■ WORK TO BE COMPLETED: Reproduce the entries below exactly, but only from the line containing "not go unnoticed" to the line containing "takes to be a valuable asset to the VCU Club", inclusive.

■ AVAILABLE RECORDS:
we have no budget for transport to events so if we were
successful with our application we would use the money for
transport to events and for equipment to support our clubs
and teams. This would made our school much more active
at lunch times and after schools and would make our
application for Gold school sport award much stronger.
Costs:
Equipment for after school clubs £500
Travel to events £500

==

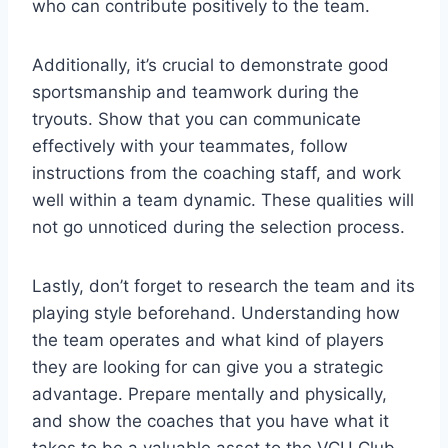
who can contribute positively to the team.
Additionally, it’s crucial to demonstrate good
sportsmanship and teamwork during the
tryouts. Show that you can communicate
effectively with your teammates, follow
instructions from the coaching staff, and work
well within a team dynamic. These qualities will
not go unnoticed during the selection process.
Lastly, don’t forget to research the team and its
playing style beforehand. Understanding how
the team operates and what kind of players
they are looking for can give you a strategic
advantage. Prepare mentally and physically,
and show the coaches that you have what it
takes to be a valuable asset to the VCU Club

■ PROBLEM SOLUTION:
not go unnoticed during the selection process.
Lastly, don’t forget to research the team and its
playing style beforehand. Understanding how
the team operates and what kind of players
they are looking for can give you a strategic
advantage. Prepare mentally and physically,
and show the coaches that you have what it
takes to be a valuable asset to the VCU Club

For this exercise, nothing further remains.